Avec cette coexistence pacifique à l'esprit, la vérité n'est pas un rejet des faits basé sur la foi après tout, c'est le négationnisme narcissique. Lorsque Nathan Rabin a interviewé Stephen Colbert au sujet de la véracité en 2006, Colbert a déclaré:

"La vérité est" Ce que je dis est juste, et [rien] que quelqu'un d'autre dit pourrait être vrai. " Ce n'est pas seulement que je le sens pour être vrai, mais que je le sens pour être vrai. Il n'y a pas seulement une qualité émotionnelle, mais il y a une qualité égoïste. 4

En d'autres termes, le rejet des faits consiste souvent à rejeter une opinion opposée fondée sur l'insistance obstinée à avoir raison.

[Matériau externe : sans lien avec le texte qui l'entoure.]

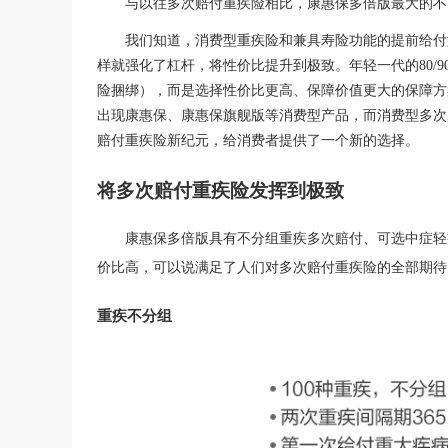
与以往多次赔付重疾险相比，
康惠保多倍版
最大的不
我们知道，消费型重疾险和兼具寿险功能的提前给付
样就强化了杠杆，将性价比提升到极致。
年轻一代的
8
0/9
险捆绑），而是选择性价比更高、保障价值更大的保障方
出现康惠保、康惠保旗舰版等消费型产品，而消费型多次
赔付重疾险
新纪元，给消费者
提供了
一个新的选择。
将多次赔付重疾险发挥到极致
康惠保多倍版具有不分组重疾多次赔付、可选中症轻
价比高
，可以说满足
了
人们
对多次赔付重疾险的全部期待
重疾不分组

Et quand cette insistance se heurte à des faits ou à des opinions d'experts, affirmer que les faits n'existent pas ou que les experts ne savent pas vraiment de quoi ils parlent est une issue.

Au-delà de cela, la meilleure façon de comprendre le déni de fait d'un point de vue psychologique dépend du niveau de conscience auquel il opère. Si le rejet de faits compensateurs en faveur de nos propres opinions se produit inconsciemment ou inconsciemment, il représente probablement la tendance inhérente maintenant bien connue du cerveau que nous appelons le biais de confirmation. Si le négationnisme se produit plus consciemment cependant, il devient moins un acte de croyance et pourrait plutôt être décrit familièrement comme le contrarianisme ou l'arrogance. Dans certains cas, il pourrait être mieux qualifié de tromperie.

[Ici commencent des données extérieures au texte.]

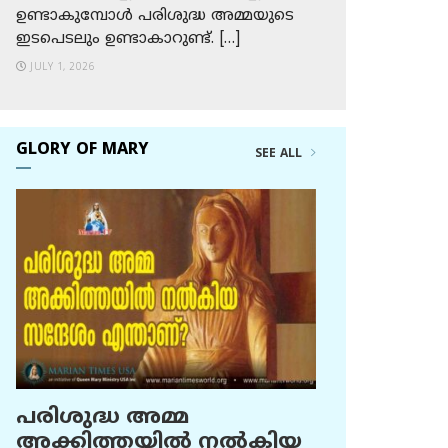
ഉണ്ടാകുമ്പോള്‍ പരിശുദ്ധ അമ്മയുടെ
ഇടപെടലും ഉണ്ടാകാറുണ്ട്. […]
JULY 1, 2026
GLORY OF MARY
SEE ALL
പരിശുദ്ധ അമ്മ
അക്കിത്തയില്‍ നല്‍കിയ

En langage, nous disposons d'un riche vocabulaire pour décrire de fausses déclarations qui vont à l'encontre des faits, en fonction de ces particularités. Dictionary.com a récemment proclamé «xénophobie» pour être le mot de l'année 2016, mais j'ai déjà couvert ce sujet à cette époque l'année dernière. Cette année, je pense que la Parole de l'Année devrait être «narrative». Les récits sont des histoires que nous nous racontons nous-mêmes et d'autres qui reflètent notre propre expérience des événements réels. En tant qu'expériences subjectives, ces récits sont inévitablement biaisés d'une manière ou d'une autre, représentent souvent le déni de faits et sont parfois des mensonges.

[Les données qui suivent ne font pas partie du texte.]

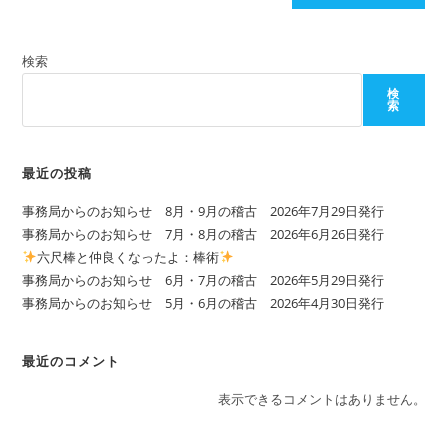
く
だ
さ
検索
い
検
索
最近の投稿
事務局からのお知らせ 8月・9月の稽古 2026年7月29日発行
事務局からのお知らせ 7月・8月の稽古 2026年6月26日発行
六尺棒と仲良くなったよ：棒術
事務局からのお知らせ 6月・7月の稽古 2026年5月29日発行
事務局からのお知らせ 5月・6月の稽古 2026年4月30日発行
最近のコメント
表示できるコメントはありません。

En 2016, les faits objectifs ont souvent été remplacés par des récits subjectifs. La «nouvelle épistémologie de l'empereur» n'est peut-être pas si nouvelle, mais le nihilisme actuel à l'égard de la vérité est aussi insignifiant qu'un ensemble de vêtements invisibles, promenés en public à la vue de tous.

Dr. Joe Pierre et Psych Unseen peuvent être suivis sur Facebook et Twitter.

Pour lire quelques-unes de mes fictions, cliquez ici pour lire l'histoire "Thermidor" publiée dans Westwind l'année dernière.